* **Exercise description**: In the data below, find the line containing "31 may. 2026"; reproduce that line and all subsequent lines exactly, and nothing else.

(Beginning of Data listing)

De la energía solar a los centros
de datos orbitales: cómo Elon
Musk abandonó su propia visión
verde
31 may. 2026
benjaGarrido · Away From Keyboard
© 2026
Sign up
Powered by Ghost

(End of Data listing)

* **Task output**:
31 may. 2026
benjaGarrido · Away From Keyboard
© 2026
Sign up
Powered by Ghost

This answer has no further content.